##### MATERIAL FOR THIS TASK #####
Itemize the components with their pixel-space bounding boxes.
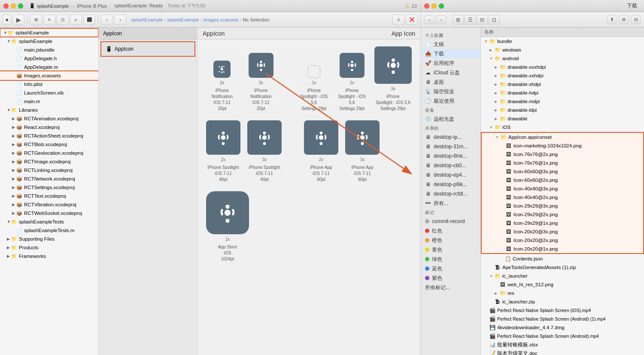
assistant-toggle[interactable]: ⊡ [57, 15, 69, 25]
icon-cell-settings-2x[interactable]: 2x iPhoneSpotlight - iOS 5,6Settings 29p… [336, 53, 368, 112]
sidebar-item-desktop-ip[interactable]: 🖥 desktop-ip... [421, 132, 480, 142]
file-entry-icon-29x29-3x[interactable]: 🖼 Icon-29x29@3x.png [482, 202, 643, 210]
tree-file-appdelegate-h[interactable]: 📄 AppDelegate.h [0, 54, 98, 63]
tree-rcttext[interactable]: ▶ 📦 RCTText.xcodeproj [0, 192, 98, 200]
icon-cell-app-2x[interactable]: 2x iPhone AppiOS 7-1160pt [304, 120, 338, 183]
tag-blue[interactable]: 蓝色 [421, 264, 480, 273]
file-entry-ic-launcher-folder[interactable]: ▼ 📁 ic_launcher [481, 272, 644, 280]
navigator-toggle[interactable]: ⊞ [30, 15, 42, 25]
finder-min-btn[interactable] [431, 3, 437, 9]
file-entry-drawable-xxhdpi[interactable]: ▶ 📁 drawable-xxhdpi [481, 71, 644, 80]
file-entry-apetools-zip[interactable]: 🗜 ApeToolsGeneratedAssets (1).zip [481, 263, 644, 272]
tree-file-main-jsbundle[interactable]: 📄 main.jsbundle [0, 46, 98, 54]
warning-indicator[interactable]: ⚠ 13 [405, 3, 417, 9]
share-btn[interactable]: ⬆ [607, 15, 617, 24]
sort-btn[interactable]: ⊟ [631, 15, 641, 24]
tree-rctanimation[interactable]: ▶ 📦 RCTAnimation.xcodeproj [0, 114, 98, 123]
tag-orange[interactable]: 橙色 [421, 236, 480, 245]
file-entry-appiconset[interactable]: ▼ 📁 AppIcon.appiconset [482, 133, 643, 141]
tree-rctsettings[interactable]: ▶ 📦 RCTSettings.xcodeproj [0, 183, 98, 192]
file-entry-icon-20x20-3x[interactable]: 🖼 Icon-20x20@3x.png [482, 227, 643, 236]
file-entry-bundle[interactable]: ▼ 📁 bundle [481, 37, 644, 46]
icon-view-btn[interactable]: ⊞ [453, 15, 464, 24]
sidebar-item-docs[interactable]: 📄 文稿 [421, 40, 480, 49]
file-entry-icon-29x29-2x[interactable]: 🖼 Icon-29x29@2x.png [482, 210, 643, 219]
sidebar-item-recent[interactable]: 🕐 最近使用 [421, 96, 480, 106]
file-entry-windows[interactable]: ▶ 📁 windows [481, 46, 644, 54]
maximize-button[interactable] [18, 3, 23, 9]
tree-rctvibration[interactable]: ▶ 📦 RCTVibration.xcodeproj [0, 200, 98, 209]
sidebar-item-icloud[interactable]: ☁ iCloud 云盘 [421, 68, 480, 77]
column-view-btn[interactable]: ⊟ [477, 15, 488, 24]
icon-cell-settings-1x[interactable]: 1x iPhoneSpotlight - iOS 5,6Settings 29p… [298, 65, 330, 112]
tree-item-root[interactable]: ▼ 📁 splashExample [0, 28, 98, 37]
file-entry-ios[interactable]: ▼ 📁 iOS [481, 123, 644, 132]
tag-purple[interactable]: 紫色 [421, 273, 480, 283]
icon-cell-notif-2x[interactable]: 2x iPhone NotificationiOS 7-1120pt [206, 61, 238, 112]
sidebar-item-airdrop[interactable]: 📡 隔空投送 [421, 87, 480, 96]
icon-cell-settings-3x[interactable]: 3x iPhoneSpotlight - iOS 5,6Settings 29p… [374, 46, 412, 112]
file-entry-xlsx[interactable]: 📊 批量转账模板.xlsx [481, 340, 644, 349]
file-entry-icon-20x20-2x[interactable]: 🖼 Icon-20x20@2x.png [482, 236, 643, 245]
icon-cell-appstore[interactable]: 1x App StoreiOS1024pt [206, 191, 249, 262]
sidebar-item-desktop[interactable]: 🖥 桌面 [421, 77, 480, 87]
back-btn[interactable]: ‹ [101, 15, 113, 25]
file-entry-icon-76x76-1x[interactable]: 🖼 Icon-76x76@1x.png [482, 159, 643, 167]
breakpoint-btn[interactable]: ⬛ [83, 15, 95, 25]
bread-3[interactable]: Images.xcassets [204, 17, 239, 22]
file-entry-drawable-ldpi[interactable]: ▶ 📁 drawable-ldpi [481, 106, 644, 114]
tag-yellow[interactable]: 黄色 [421, 245, 480, 254]
forward-btn[interactable]: › [114, 15, 126, 25]
icon-cell-spotlight-3x[interactable]: 3x iPhone SpotlightiOS 7-1140pt [247, 120, 282, 183]
tree-group-splashExample[interactable]: ▼ 📁 splashExample [0, 37, 98, 46]
sidebar-item-disc[interactable]: 💿 远程光盘 [421, 114, 480, 124]
tree-group-products[interactable]: ▶ 📁 Products [0, 243, 98, 252]
finder-max-btn[interactable] [439, 3, 444, 9]
error-btn[interactable]: ❌ [406, 15, 418, 25]
file-entry-android-mp4-1[interactable]: 🎬 Perfect React Native Splash Screen (An… [481, 315, 644, 323]
tree-rctnetwork[interactable]: ▶ 📦 RCTNetwork.xcodeproj [0, 174, 98, 183]
appicon-item[interactable]: 📱 AppIcon [100, 41, 195, 57]
file-entry-android[interactable]: ▼ 📁 android [481, 54, 644, 63]
tree-rctactionsheet[interactable]: ▶ 📦 RCTActionSheet.xcodeproj [0, 132, 98, 140]
tag-red[interactable]: 红色 [421, 226, 480, 236]
tree-rctwebsocket[interactable]: ▶ 📦 RCTWebSocket.xcodeproj [0, 209, 98, 217]
tag-commit-record[interactable]: commit-record [421, 217, 480, 226]
finder-back-btn[interactable]: ‹ [424, 15, 434, 24]
sidebar-item-desktop-6lnk[interactable]: 🖥 desktop-6lnk... [421, 151, 480, 161]
file-entry-android-mp4[interactable]: 🎬 Perfect React Native Splash Screen (An… [481, 332, 644, 340]
source-control[interactable]: ↙ [70, 15, 82, 25]
file-entry-icon-40x40-3x[interactable]: 🖼 Icon-40x40@3x.png [482, 184, 643, 193]
sidebar-item-desktop-rcfdl[interactable]: 🖥 desktop-rcfdl... [421, 189, 480, 199]
file-entry-icon-20x20-1x[interactable]: 🖼 Icon-20x20@1x.png [482, 245, 643, 253]
finder-forward-btn[interactable]: › [436, 15, 447, 24]
file-entry-drawable-mdpi[interactable]: ▶ 📁 drawable-mdpi [481, 97, 644, 106]
tree-rctblob[interactable]: ▶ 📦 RCTBlob.xcodeproj [0, 140, 98, 149]
sidebar-item-desktop-31m[interactable]: 🖥 desktop-31m... [421, 142, 480, 151]
file-entry-icon-76x76-2x[interactable]: 🖼 Icon-76x76@2x.png [482, 150, 643, 159]
tree-react[interactable]: ▶ 📦 React.xcodeproj [0, 123, 98, 132]
close-button[interactable] [3, 3, 9, 9]
file-entry-4kvideo-dmg[interactable]: 💾 4kvideodownloader_4.4.7.dmg [481, 323, 644, 332]
sidebar-item-apps[interactable]: 🚀 应用程序 [421, 58, 480, 68]
tree-rctimage[interactable]: ▶ 📦 RCTImage.xcodeproj [0, 157, 98, 166]
file-entry-icon-40x40-2x[interactable]: 🖼 Icon-40x40@2x.png [482, 193, 643, 202]
debug-toggle[interactable]: ≡ [43, 15, 55, 25]
file-entry-drawable-xhdpi[interactable]: ▶ 📁 drawable-xhdpi [481, 80, 644, 89]
tree-rctlinking[interactable]: ▶ 📦 RCTLinking.xcodeproj [0, 166, 98, 174]
tree-group-libraries[interactable]: ▼ 📁 Libraries [0, 106, 98, 114]
finder-close-btn[interactable] [424, 3, 429, 9]
file-entry-doc[interactable]: 📝 版本升级英文.doc [481, 349, 644, 355]
icon-cell-app-3x[interactable]: 3x iPhone AppiOS 7-1160pt [345, 120, 380, 183]
sidebar-item-desktop-cb0[interactable]: 🖥 desktop-cb0... [421, 161, 480, 170]
file-entry-icon-60x60-3x[interactable]: 🖼 Icon-60x60@3x.png [482, 167, 643, 176]
file-entry-web-hi-res[interactable]: 🖼 web_hi_res_512.png [481, 280, 644, 289]
file-entry-icon-marketing[interactable]: 🖼 icon-marketing-1024x1024.png [482, 141, 643, 150]
sidebar-item-downloads[interactable]: 📥 下载 [421, 49, 480, 58]
tree-rctgeolocation[interactable]: ▶ 📦 RCTGeolocation.xcodeproj [0, 149, 98, 157]
file-entry-icon-29x29-1x[interactable]: 🖼 Icon-29x29@1x.png [482, 219, 643, 227]
file-entry-drawable[interactable]: ▶ 📁 drawable [481, 114, 644, 123]
minimize-button[interactable] [11, 3, 16, 9]
action-btn[interactable]: ⚙ [619, 15, 629, 24]
run-button[interactable]: ▶ [12, 15, 24, 25]
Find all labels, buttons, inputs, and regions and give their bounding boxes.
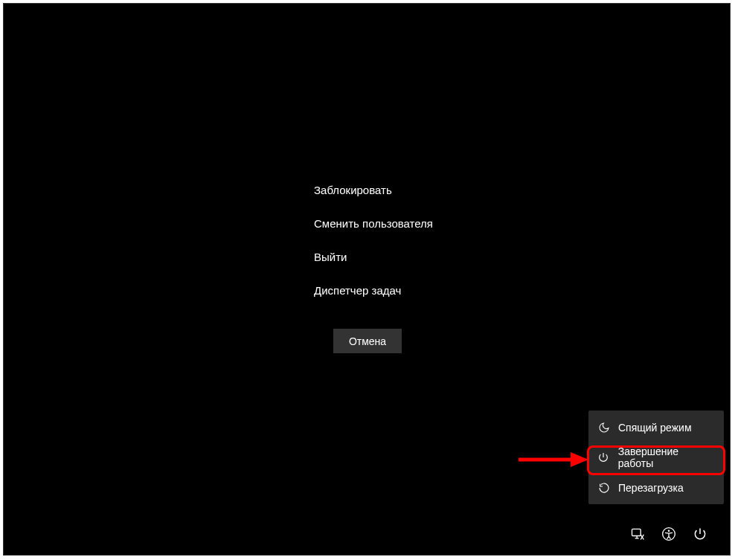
svg-marker-1 [571, 452, 588, 467]
restart-option[interactable]: Перезагрузка [588, 475, 724, 500]
svg-rect-2 [632, 529, 641, 535]
lock-options-screen: Заблокировать Сменить пользователя Выйти… [3, 3, 731, 556]
task-manager-option[interactable]: Диспетчер задач [314, 277, 507, 304]
security-options-menu: Заблокировать Сменить пользователя Выйти… [314, 176, 507, 310]
shutdown-label: Завершение работы [618, 445, 715, 469]
power-tray-icon[interactable] [693, 527, 707, 541]
accessibility-icon[interactable] [661, 527, 676, 541]
sleep-option[interactable]: Спящий режим [588, 415, 724, 440]
power-menu-popup: Спящий режим Завершение работы Перезагру… [588, 411, 724, 504]
power-icon [597, 451, 610, 464]
lock-option[interactable]: Заблокировать [314, 176, 507, 204]
restart-label: Перезагрузка [618, 482, 684, 494]
network-icon[interactable] [630, 527, 645, 541]
svg-point-4 [668, 530, 670, 532]
shutdown-option[interactable]: Завершение работы [588, 440, 724, 475]
sign-out-option[interactable]: Выйти [314, 243, 507, 271]
cancel-button[interactable]: Отмена [333, 329, 402, 353]
annotation-arrow-icon [517, 450, 588, 469]
restart-icon [597, 481, 610, 494]
sleep-label: Спящий режим [618, 422, 692, 434]
switch-user-option[interactable]: Сменить пользователя [314, 210, 507, 237]
bottom-tray [630, 527, 707, 541]
moon-icon [597, 421, 610, 434]
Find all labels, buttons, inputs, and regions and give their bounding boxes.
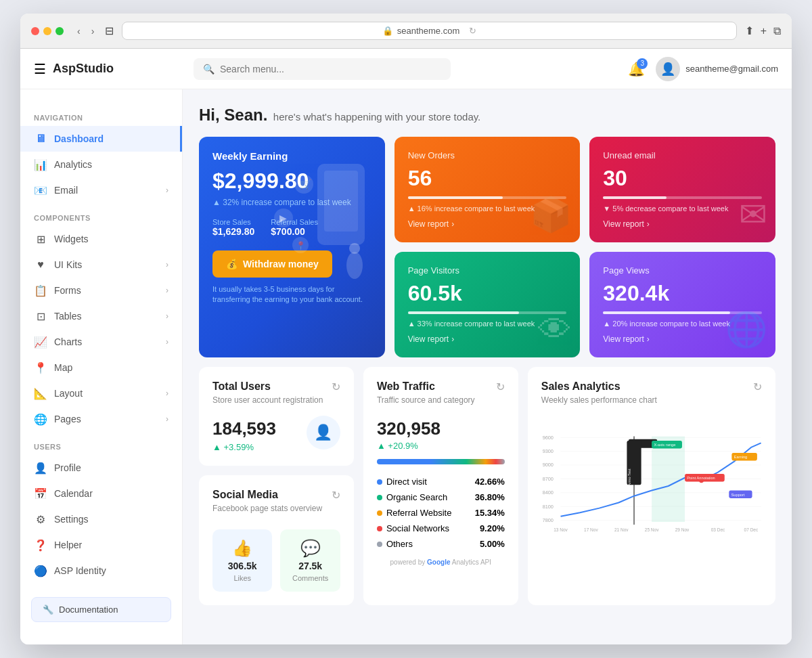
traffic-lights: [31, 27, 64, 35]
forms-arrow-icon: ›: [166, 286, 168, 295]
organic-dot: [377, 495, 382, 500]
sidebar-item-email[interactable]: 📧 Email ›: [20, 177, 182, 203]
page-visitors-bar: [408, 311, 519, 314]
doc-label: Documentation: [59, 605, 118, 615]
bottom-row: Total Users Store user account registrat…: [199, 367, 775, 605]
svg-text:▶: ▶: [279, 213, 287, 223]
sidebar-item-dashboard[interactable]: 🖥 Dashboard: [20, 126, 182, 152]
referral-pct: 15.34%: [475, 508, 505, 518]
comment-icon: 💬: [300, 539, 321, 558]
likes-stat: 👍 306.5k Likes: [212, 529, 272, 592]
refresh-icon[interactable]: ↻: [469, 26, 476, 36]
svg-text:25 Nov: 25 Nov: [645, 527, 659, 532]
sales-analytics-subtitle: Weekly sales performance chart: [541, 395, 657, 405]
svg-text:03 Dec: 03 Dec: [710, 527, 725, 532]
close-button[interactable]: [31, 27, 39, 35]
weekly-earning-card: Weekly Earning $2,999.80 ▲ 32% increase …: [199, 137, 385, 357]
sidebar: Navigation 🖥 Dashboard 📊 Analytics 📧 Ema…: [20, 89, 183, 644]
forward-button[interactable]: ›: [89, 24, 97, 38]
svg-text:8700: 8700: [542, 476, 553, 482]
unread-email-change: ▼ 5% decrease compare to last week: [603, 204, 762, 213]
likes-label: Likes: [233, 574, 251, 582]
users-icon: 👤: [307, 416, 340, 449]
sidebar-item-settings[interactable]: ⚙ Settings: [20, 506, 182, 532]
traffic-source-row: Others 5.00%: [377, 536, 505, 552]
traffic-bar: [377, 459, 505, 464]
sidebar-item-pages[interactable]: 🌐 Pages ›: [20, 406, 182, 432]
sidebar-item-charts[interactable]: 📈 Charts ›: [20, 329, 182, 355]
dashboard-label: Dashboard: [54, 133, 166, 144]
tables-label: Tables: [54, 311, 159, 322]
notification-badge: 3: [637, 58, 648, 69]
sidebar-item-helper[interactable]: ❓ Helper: [20, 532, 182, 558]
web-traffic-card: Web Traffic Traffic source and category …: [363, 367, 518, 605]
svg-rect-24: [652, 437, 685, 522]
unread-email-bar: [603, 196, 667, 199]
charts-label: Charts: [54, 336, 159, 347]
sidebar-item-widgets[interactable]: ⊞ Widgets: [20, 226, 182, 252]
traffic-label: Direct visit: [377, 477, 427, 487]
svg-text:8400: 8400: [542, 489, 553, 496]
social-media-subtitle: Facebook page stats overview: [212, 504, 322, 513]
unread-email-report-link[interactable]: View report ›: [603, 219, 762, 229]
app-container: ☰ AspStudio 🔍 🔔 3 👤 seantheme@gmail.com: [20, 49, 792, 644]
pages-label: Pages: [54, 414, 159, 424]
new-orders-card: New Orders 56 ▲ 16% increase compare to …: [394, 137, 581, 242]
email-arrow-icon: ›: [166, 185, 168, 195]
components-section-label: Components: [20, 203, 182, 226]
email-icon: 📧: [34, 183, 47, 197]
sales-analytics-refresh[interactable]: ↻: [753, 380, 762, 393]
app-logo: AspStudio: [53, 62, 114, 76]
svg-text:🛒: 🛒: [300, 179, 312, 190]
notification-button[interactable]: 🔔 3: [628, 61, 645, 77]
profile-label: Profile: [54, 462, 168, 473]
app-body: Navigation 🖥 Dashboard 📊 Analytics 📧 Ema…: [20, 89, 792, 644]
sidebar-item-tables[interactable]: ⊡ Tables ›: [20, 303, 182, 329]
tables-arrow-icon: ›: [166, 311, 168, 321]
traffic-label: Others: [377, 539, 413, 549]
maximize-button[interactable]: [55, 27, 64, 35]
sidebar-item-profile[interactable]: 👤 Profile: [20, 455, 182, 481]
sidebar-item-forms[interactable]: 📋 Forms ›: [20, 278, 182, 303]
new-orders-value: 56: [408, 166, 567, 191]
left-col: Total Users Store user account registrat…: [199, 367, 354, 605]
browser-nav: ‹ ›: [74, 24, 97, 38]
forms-label: Forms: [54, 285, 159, 296]
search-icon: 🔍: [203, 64, 215, 74]
sidebar-item-asp-identity[interactable]: 🔵 ASP Identity: [20, 558, 182, 584]
sidebar-item-map[interactable]: 📍 Map: [20, 355, 182, 380]
sidebar-item-layout[interactable]: 📐 Layout ›: [20, 380, 182, 406]
map-label: Map: [54, 362, 168, 373]
doc-icon: 🔧: [43, 605, 53, 615]
total-users-refresh[interactable]: ↻: [332, 380, 340, 393]
arrow-right-icon: ›: [451, 219, 454, 229]
likes-count: 306.5k: [228, 561, 257, 571]
svg-text:📍: 📍: [296, 240, 306, 250]
nav-section-label: Navigation: [20, 103, 182, 126]
tabs-button[interactable]: ⧉: [773, 24, 781, 37]
web-traffic-title: Web Traffic: [377, 380, 475, 393]
web-traffic-change: ▲ +20.9%: [377, 441, 505, 451]
page-views-title: Page Views: [603, 265, 762, 276]
back-button[interactable]: ‹: [74, 24, 83, 38]
social-media-refresh[interactable]: ↻: [332, 489, 340, 502]
svg-text:Point Annotation: Point Annotation: [687, 476, 715, 480]
sidebar-toggle[interactable]: ⊟: [105, 24, 114, 37]
search-input[interactable]: [220, 64, 441, 74]
sidebar-item-calendar[interactable]: 📅 Calendar: [20, 481, 182, 506]
new-tab-button[interactable]: +: [761, 24, 767, 37]
helper-icon: ❓: [34, 538, 47, 552]
sidebar-item-ui-kits[interactable]: ♥ UI Kits ›: [20, 252, 182, 278]
traffic-label: Organic Search: [377, 492, 447, 502]
social-stats: 👍 306.5k Likes 💬 27.5k Comments: [212, 529, 340, 592]
layout-icon: 📐: [34, 387, 47, 400]
web-traffic-refresh[interactable]: ↻: [496, 380, 505, 393]
documentation-button[interactable]: 🔧 Documentation: [31, 597, 171, 622]
minimize-button[interactable]: [43, 27, 51, 35]
sidebar-item-analytics[interactable]: 📊 Analytics: [20, 152, 182, 177]
header-right: 🔔 3 👤 seantheme@gmail.com: [628, 57, 778, 81]
menu-toggle-icon[interactable]: ☰: [34, 61, 46, 77]
calendar-icon: 📅: [34, 487, 47, 500]
share-button[interactable]: ⬆: [745, 24, 754, 37]
social-media-title: Social Media: [212, 489, 322, 501]
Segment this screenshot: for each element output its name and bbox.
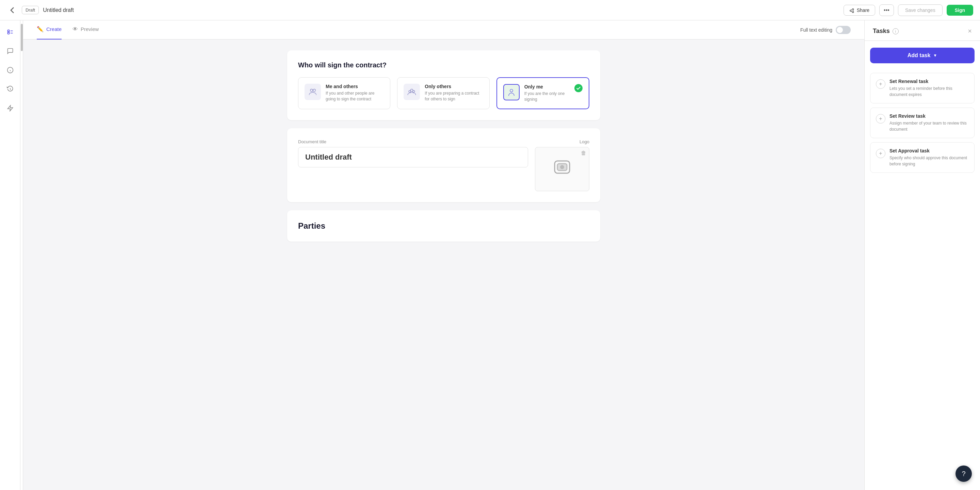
#####
Each line of the entries above that has the word "React" is to be copied.

> RESULT FOR THIS TASK
file-entry-android-mp4-1[interactable]: 🎬 Perfect React Native Splash Screen (An… [481, 315, 644, 323]
file-entry-android-mp4[interactable]: 🎬 Perfect React Native Splash Screen (An… [481, 332, 644, 340]
tree-react[interactable]: ▶ 📦 React.xcodeproj [0, 123, 98, 132]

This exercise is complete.